I Do Not Think It Means What You Think It Means

Over the past few years, I've read several novels that had a gay/lesbian side character who, at some point in the book, made a comment about a member of the opposite gender thusly: "Ooh, that character's so attractive, he/she could definitely turn me straight!"

Seriously, there are so many of these lines out there that I don't even have to think about their existence. They're out there, a mini phenomenon. But recently, I stopped to consider what that line actually means to me. And I'm not happy with the results of that thinking binge, not at all. Which is always a risk you take when you start thinking, so don't worry. I know the risks of binge thinking, but they won't scare me off. I'll be at it again soon.
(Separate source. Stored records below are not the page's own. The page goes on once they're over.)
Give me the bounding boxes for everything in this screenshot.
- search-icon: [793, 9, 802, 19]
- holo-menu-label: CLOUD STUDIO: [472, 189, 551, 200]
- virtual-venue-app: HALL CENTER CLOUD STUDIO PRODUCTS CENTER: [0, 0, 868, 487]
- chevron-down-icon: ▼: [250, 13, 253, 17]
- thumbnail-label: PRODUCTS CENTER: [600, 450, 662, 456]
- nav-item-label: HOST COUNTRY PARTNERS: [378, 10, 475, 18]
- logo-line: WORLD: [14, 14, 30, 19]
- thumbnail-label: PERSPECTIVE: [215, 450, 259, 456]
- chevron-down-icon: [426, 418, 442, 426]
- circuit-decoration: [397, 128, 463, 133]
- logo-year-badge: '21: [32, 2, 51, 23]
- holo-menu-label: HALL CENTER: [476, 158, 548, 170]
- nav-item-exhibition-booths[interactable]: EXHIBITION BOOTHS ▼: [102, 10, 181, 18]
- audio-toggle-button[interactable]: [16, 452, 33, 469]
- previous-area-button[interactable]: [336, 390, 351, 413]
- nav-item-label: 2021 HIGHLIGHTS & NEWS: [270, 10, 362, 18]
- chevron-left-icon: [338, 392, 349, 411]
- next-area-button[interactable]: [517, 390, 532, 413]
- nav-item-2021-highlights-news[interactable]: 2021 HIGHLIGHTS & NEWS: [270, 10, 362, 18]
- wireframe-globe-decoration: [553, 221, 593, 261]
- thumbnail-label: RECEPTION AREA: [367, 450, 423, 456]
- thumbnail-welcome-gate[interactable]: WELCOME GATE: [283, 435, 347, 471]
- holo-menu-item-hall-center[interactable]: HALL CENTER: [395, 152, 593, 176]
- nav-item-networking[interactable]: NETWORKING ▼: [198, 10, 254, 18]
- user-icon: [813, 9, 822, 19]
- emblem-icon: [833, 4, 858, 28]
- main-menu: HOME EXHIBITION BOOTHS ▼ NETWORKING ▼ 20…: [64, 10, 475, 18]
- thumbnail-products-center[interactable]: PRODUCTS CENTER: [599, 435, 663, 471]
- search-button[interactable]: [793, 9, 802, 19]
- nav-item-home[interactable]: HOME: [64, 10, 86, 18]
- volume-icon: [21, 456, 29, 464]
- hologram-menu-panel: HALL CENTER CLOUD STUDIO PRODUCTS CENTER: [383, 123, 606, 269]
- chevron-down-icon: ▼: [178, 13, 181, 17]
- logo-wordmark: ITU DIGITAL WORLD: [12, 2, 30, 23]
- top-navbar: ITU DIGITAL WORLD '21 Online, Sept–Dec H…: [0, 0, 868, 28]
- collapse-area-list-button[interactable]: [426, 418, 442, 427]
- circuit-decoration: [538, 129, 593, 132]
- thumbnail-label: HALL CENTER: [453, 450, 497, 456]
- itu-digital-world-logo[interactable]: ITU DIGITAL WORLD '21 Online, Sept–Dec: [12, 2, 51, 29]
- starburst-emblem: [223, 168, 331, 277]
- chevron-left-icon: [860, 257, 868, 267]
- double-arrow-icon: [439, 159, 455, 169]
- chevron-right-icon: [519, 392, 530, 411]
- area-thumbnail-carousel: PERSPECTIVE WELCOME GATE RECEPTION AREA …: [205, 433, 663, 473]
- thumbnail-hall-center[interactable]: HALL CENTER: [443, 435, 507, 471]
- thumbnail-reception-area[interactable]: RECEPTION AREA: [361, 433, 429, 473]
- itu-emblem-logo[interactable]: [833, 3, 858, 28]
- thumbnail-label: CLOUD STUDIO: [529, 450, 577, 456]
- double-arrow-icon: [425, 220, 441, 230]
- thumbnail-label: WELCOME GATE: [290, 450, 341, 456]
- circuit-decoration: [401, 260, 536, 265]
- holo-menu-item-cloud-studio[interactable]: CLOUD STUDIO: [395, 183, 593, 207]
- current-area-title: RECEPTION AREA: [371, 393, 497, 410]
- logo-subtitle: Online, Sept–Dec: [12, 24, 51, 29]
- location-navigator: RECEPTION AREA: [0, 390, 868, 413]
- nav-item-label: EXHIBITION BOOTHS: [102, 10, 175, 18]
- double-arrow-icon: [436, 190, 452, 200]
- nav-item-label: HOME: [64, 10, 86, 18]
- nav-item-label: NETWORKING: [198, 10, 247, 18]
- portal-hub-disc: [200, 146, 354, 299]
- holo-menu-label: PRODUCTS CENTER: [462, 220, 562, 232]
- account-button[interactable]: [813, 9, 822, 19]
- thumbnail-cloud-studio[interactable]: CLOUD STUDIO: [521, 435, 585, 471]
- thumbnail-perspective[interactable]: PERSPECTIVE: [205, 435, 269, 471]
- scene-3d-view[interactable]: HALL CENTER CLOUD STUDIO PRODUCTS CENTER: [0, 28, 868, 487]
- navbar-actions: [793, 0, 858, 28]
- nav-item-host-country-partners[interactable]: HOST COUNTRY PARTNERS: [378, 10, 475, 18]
Anyway. My binge thinking began by reminding me of this fun video on YouTube, called When Did You Choose to be Straight? From there, I started feeling this as-yet-unnamed horror creeping up my psyche, in regards to the quote at the top of this post.

Why is it that only the gay and lesbian characters say that line? I've never seen a straight character say it. I don't hope they're out there, for reasons I'll get to in a minute, but if there were books with straight characters saying some version of that line, I'd at least feel that I were living among slightly less discrimination than usual.

See, when only the homosexual characters say that line, it implies that authors, as one body of writers, are living with the apparently obvious "truth" that gay characters can change their sexual orientation at will, while straight characters wouldn't even consider it. Reading that line runs me right past "Oh, it's just a flirty line saying someone's hot" and straight into "Maybe you should stick to writing what you know."

It gets worse, at least in my head. I tried to apply that line to myself. How would I have to be feeling if I were to say that line out loud and mean it? I couldn't come up with any possible situation. Then I worked on creating an equivalent statement for myself, and I got horrified enough to get out of bed and post this before breakfast.

For me, personally and individually, "Ooh, that character's so attractive, he/she could definitely turn me straight!" is the perfect equivalent of: "Ooh, that character's so attractive, he could definitely make me like getting raped by him!"

Just. No. The line is only humorous until you stop and think about what it actually says: that GLBTQ characters have no original orientation and don't want one. I'm as straight as they come and I'm offended. (I hope that's okay, because that isn't changing, either.)

This is just one of the many examples of homosexual stereotyping in fiction that have been jumping out at me as poor choices for creating a balanced reaction in readers' minds. Homosexuality is just one facet of real people's lives. Why does it have to be expanded into glib stereotyping in fiction? It doesn't.

1 comment:

  1. Not that I've done a scientific analysis of this or anything, but I think this is a matter of gender as well as sexual orientation. I do hear straight women pretty consistently say, "She's so gorgeous I'd sleep with her." (Specifically jumping out at me, although these aren't fictional examples, are Britney Spears kissing Madonna in 2003 and Katy Perry's "I Kissed a Girl" song - then again, that might all be for perceived shock value?) And equally I think gay men are sometimes prone to say...well, that exact same statement. But I rarely hear straight men talking about going gay for Ryan Gosling, or, for that matter, gay women rarely talk about wanting a man in their lives. Perhaps men are just unattractive creatures, LOL. Again, not so scientific. I understand what you mean about the concept being heteronormative which sets us back as a culture, but I've certainly seen it happen IRL so I don't know that it's like, crazytown to see it in fiction.